╭─ DATA FOR REVIEW

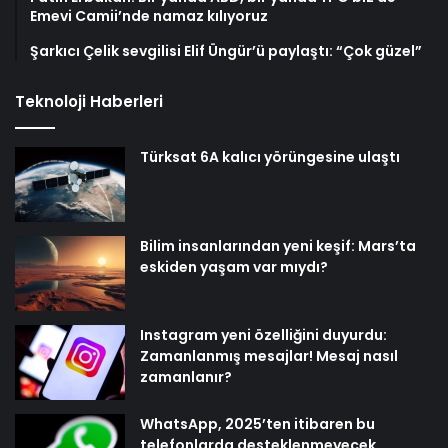
Emevi Camii’nde namaz kılıyoruz
Şarkıcı Çelik sevgilisi Elif Üngür’ü paylaştı: “Çok güzel”
Teknoloji Haberleri
Türksat 6A kalıcı yörüngesine ulaştı
Bilim insanlarından yeni keşif: Mars’ta
eskiden yaşam var mıydı?
Instagram yeni özelliğini duyurdu:
Zamanlanmış mesajlar! Mesaj nasıl
zamanlanır?
WhatsApp, 2025’ten itibaren bu
telefonlarda desteklenmeyecek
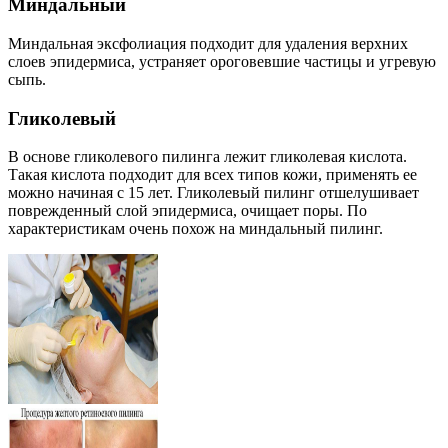
Миндальный
Миндальная эксфолиация подходит для удаления верхних
слоев эпидермиса, устраняет ороговевшие частицы и угревую
сыпь.
Гликолевый
В основе гликолевого пилинга лежит гликолевая кислота.
Такая кислота подходит для всех типов кожи, применять ее
можно начиная с 15 лет. Гликолевый пилинг отшелушивает
поврежденный слой эпидермиса, очищает поры. По
характеристикам очень похож на миндальный пилинг.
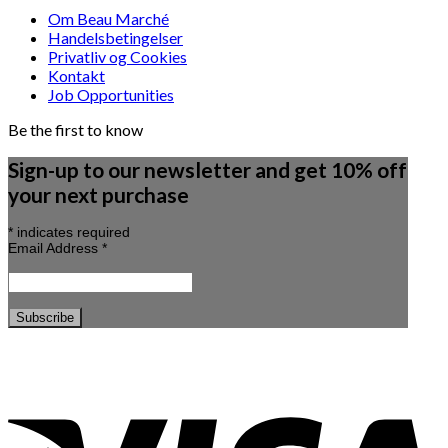
Om Beau Marché
Handelsbetingelser
Privatliv og Cookies
Kontakt
Job Opportunities
Be the first to know
Sign-up to our newsletter and get 10% off
your next purchase
*
indicates required
Email Address
*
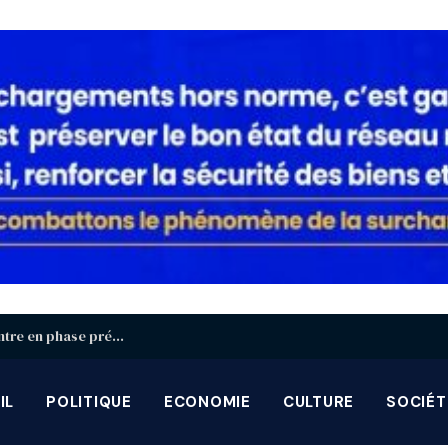
Identification biométrique : la région Centrale entre en phase préparatoire avant la grande campagne d’août-septembre
IL
POLITIQUE
ECONOMIE
CULTURE
SOCIÉT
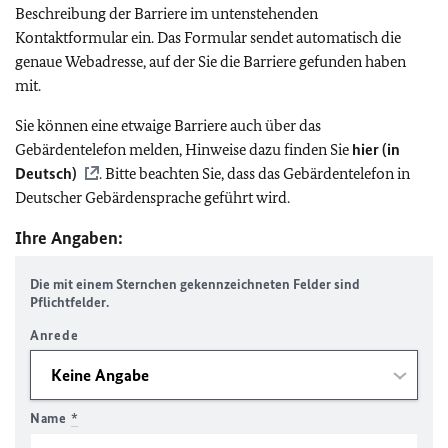
Beschreibung der Barriere im untenstehenden
Kontaktformular ein. Das Formular sendet automatisch die
genaue Webadresse, auf der Sie die Barriere gefunden haben
mit.
Sie können eine etwaige Barriere auch über das
Gebärdentelefon melden, Hinweise dazu finden Sie
hier (in
Deutsch)
. Bitte beachten Sie, dass das Gebärdentelefon in
Deutscher Gebärdensprache geführt wird.
Ihre Angaben:
Die mit einem Sternchen gekennzeichneten Felder sind
Pflichtfelder.
Anrede
Name
*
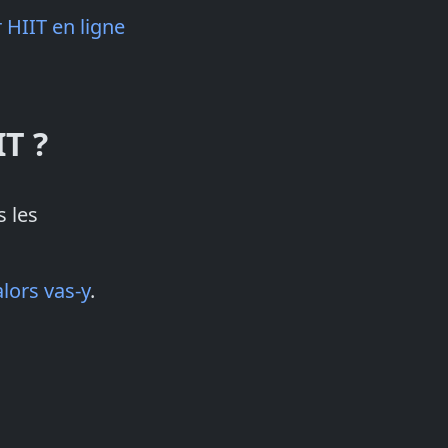
 HIIT en ligne
IT ?
s les
alors vas-y
.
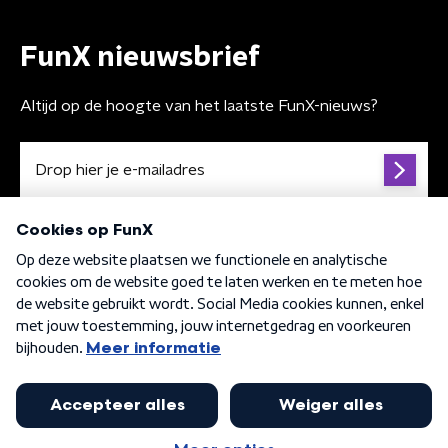
FunX nieuwsbrief
Altijd op de hoogte van het laatste FunX-nieuws?
Algemene voorwaarden
Privacybeleid
Cookiebeleid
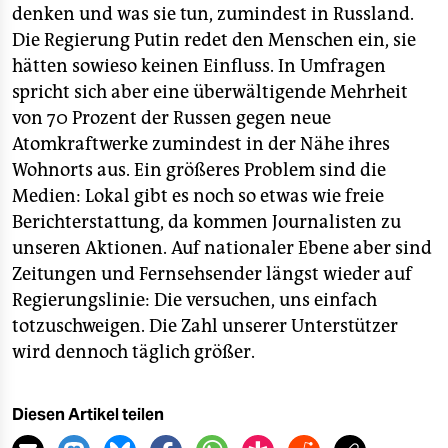
denken und was sie tun, zumindest in Russland.
Die Regierung Putin redet den Menschen ein, sie
hätten sowieso keinen Einfluss. In Umfragen
spricht sich aber eine überwältigende Mehrheit
von 70 Prozent der Russen gegen neue
Atomkraftwerke zumindest in der Nähe ihres
Wohnorts aus. Ein größeres Problem sind die
Medien: Lokal gibt es noch so etwas wie freie
Berichterstattung, da kommen Journalisten zu
unseren Aktionen. Auf nationaler Ebene aber sind
Zeitungen und Fernsehsender längst wieder auf
Regierungslinie: Die versuchen, uns einfach
totzuschweigen. Die Zahl unserer Unterstützer
wird dennoch täglich größer.
Diesen Artikel teilen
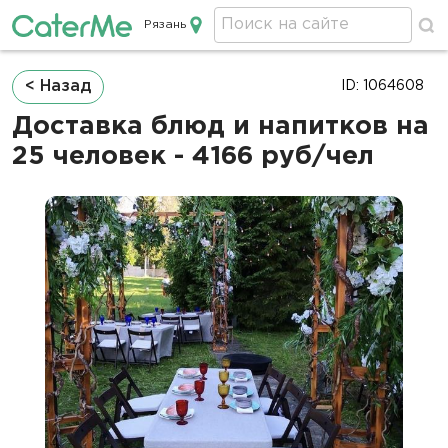
Рязань
Кейтеринг в Рязани
Строка
< Назад
ID: 1064608
навигации
Доставка блюд и напитков на
25 человек - 4166 руб/чел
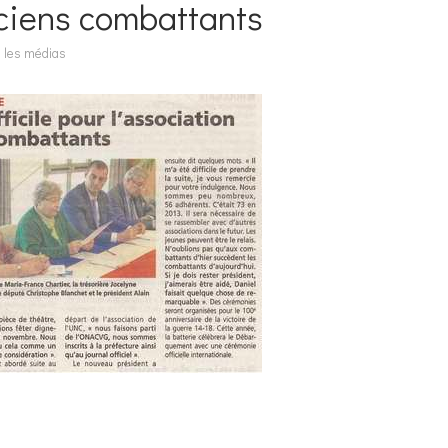
nciens combattants
 les médias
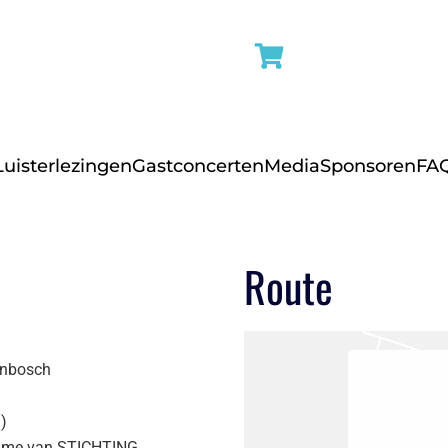
Luisterlezingen
Gastconcerten
Media
Sponsoren
FA
Route
enbosch
)
name van STICHTING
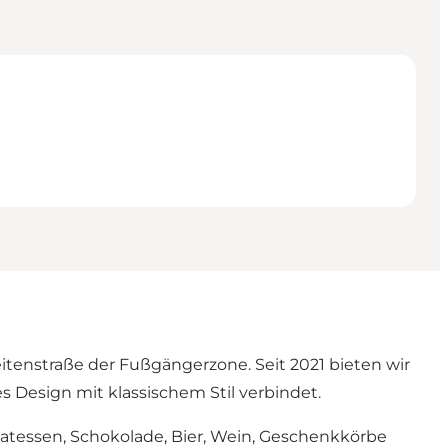
eitenstraße der Fußgängerzone. Seit 2021 bieten wir
 Design mit klassischem Stil verbindet.
katessen, Schokolade, Bier, Wein, Geschenkkörbe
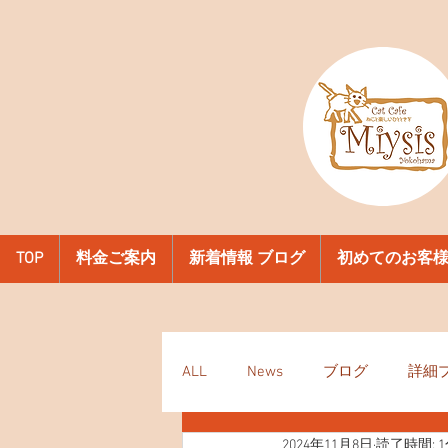
TOP
料金ご案内
新着情報 ブログ
初めてのお客
ALL
News
ブログ
詳細
2024年11月8日
読了時間: 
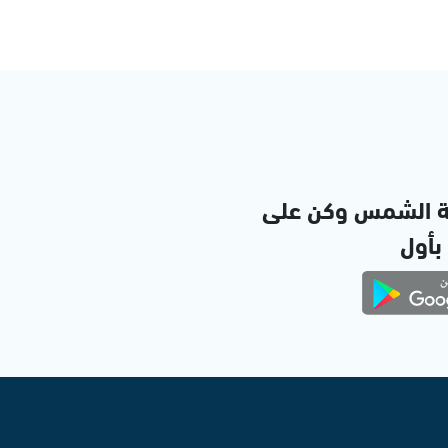
ة الشمس وكن على
 بأول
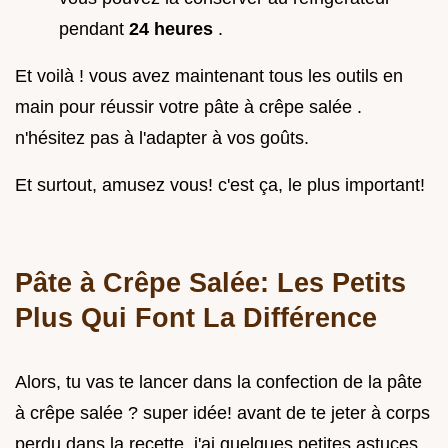
pendant
24 heures
.
Et voilà ! vous avez maintenant tous les outils en
main pour réussir votre pâte à crêpe salée .
n'hésitez pas à l'adapter à vos goûts.
Et surtout, amusez vous! c'est ça, le plus important!
Pâte à Crêpe Salée: Les Petits
Plus Qui Font La Différence
Alors, tu vas te lancer dans la confection de la pâte
à crêpe salée ? super idée! avant de te jeter à corps
perdu dans la recette, j'ai quelques petites astuces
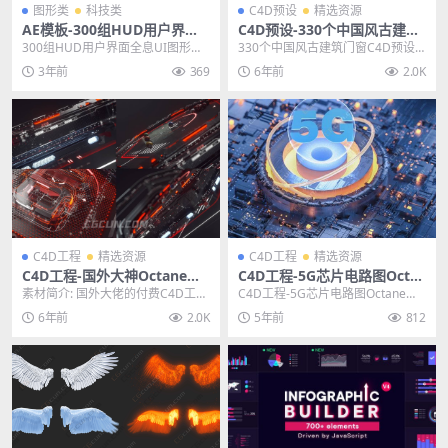
图形类
科技类
C4D预设
精选资源
AE模板-300组HUD用户界面
C4D预设-330个中国风古建筑
全息UI图形元素动画AE模板
门窗C4D预设模型
300组HUD用户界面全息UI图形元
330个中国风古建筑门窗C4D预设
素动画AE模板 其他推荐: AE模板-动
模型，这是330个中国风窗户模型
3年前
369
6年前
2.0K
态卡...
预设中国风格窗...
C4D工程
精选资源
C4D工程
精选资源
C4D工程-国外大神Octane科
C4D工程-5G芯片电路图Octa
幻包装工程文件分享
ne背景图工程含动画
素材简介: 国外大佬的付费C4D工程
C4D工程-5G芯片电路图Octane背
文件，国内几乎找不到的工程文
景图工程含动画 其他推荐: C4D工
6年前
2.0K
5年前
812
件，也是价值25...
程-...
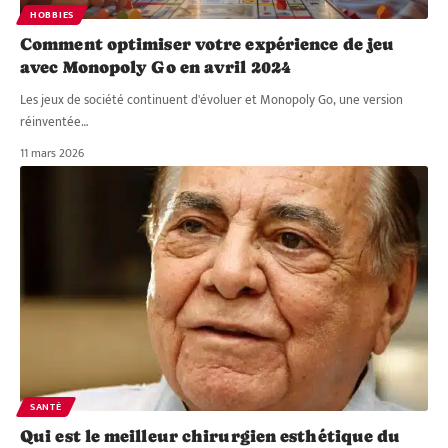
HOBBIES
Comment optimiser votre expérience de jeu
avec Monopoly Go en avril 2024
Les jeux de société continuent d'évoluer et Monopoly Go, une version
réinventée
…
11 mars 2026
SANTÉ
Qui est le meilleur chirurgien esthétique du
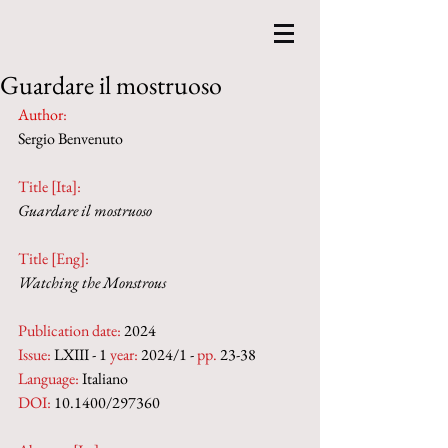
Guardare il mostruoso
Author
:
Sergio Benvenuto
Title [Ita]: 
Guardare il mostruoso
Title [Eng]:
Watching the Monstrous
Publication date
:
 2024
Issue:
 LXIII - 1 
year:
 2024/1 - 
pp. 
23-38
Language:
 Italiano
DOI: 
10.1400/297360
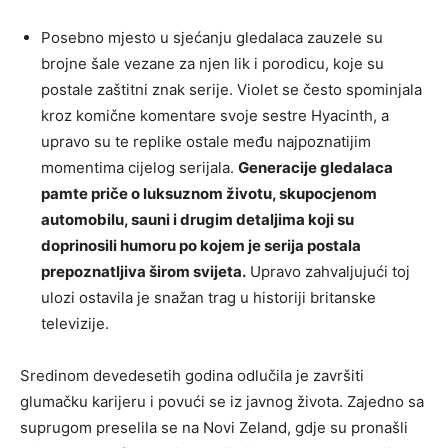
Posebno mjesto u sjećanju gledalaca zauzele su
brojne šale vezane za njen lik i porodicu, koje su
postale zaštitni znak serije. Violet se često spominjala
kroz komične komentare svoje sestre Hyacinth, a
upravo su te replike ostale među najpoznatijim
momentima cijelog serijala.
Generacije gledalaca
pamte priče o luksuznom životu, skupocjenom
automobilu, sauni i drugim detaljima koji su
doprinosili humoru po kojem je serija postala
prepoznatljiva širom svijeta.
Upravo zahvaljujući toj
ulozi ostavila je snažan trag u historiji britanske
televizije.
Sredinom devedesetih godina odlučila je završiti
glumačku karijeru i povući se iz javnog života. Zajedno sa
suprugom preselila se na Novi Zeland, gdje su pronašli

╰─

(WHAT IS NEEDED): Show each line in the entries that holds the string "Barriere".

(ANSWER BOX):
Beschreibung der Barriere im untenstehenden
genaue Webadresse, auf der Sie die Barriere gefunden haben
Sie können eine etwaige Barriere auch über das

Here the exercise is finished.